Top of DATA LISTING
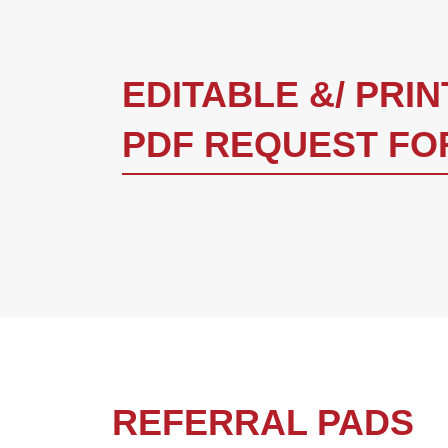
EDITABLE &/ PRI
PDF REQUEST FO
REFERRAL PADS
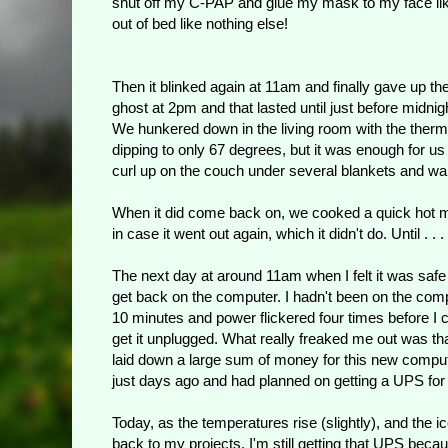
shut off my C-PAP and glue my mask to my face like
out of bed like nothing else!
Then it blinked again at 11am and finally gave up th
ghost at 2pm and that lasted until just before midnig
We hunkered down in the living room with the therm
dipping to only 67 degrees, but it was enough for us
curl up on the couch under several blankets and wai
When it did come back on, we cooked a quick hot m
in case it went out again, which it didn't do. Until . . .
The next day at around 11am when I felt it was safe
get back on the computer. I hadn't been on the com
10 minutes and power flickered four times before I 
get it unplugged. What really freaked me out was tha
laid down a large sum of money for this new compu
just days ago and had planned on getting a UPS for it.
Today, as the temperatures rise (slightly), and the ic
back to my projects. I'm still getting that UPS becau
Bottom of DATA LISTING
- **ACTION ITEM**
The output should be exactly the lines above from the line containing "out of bed like nothing else!" to the line containing "dipping to only", inclusive, with no other lines.

- **RESULT**
out of bed like nothing else!
Then it blinked again at 11am and finally gave up th
ghost at 2pm and that lasted until just before midnig
We hunkered down in the living room with the therm
dipping to only 67 degrees, but it was enough for us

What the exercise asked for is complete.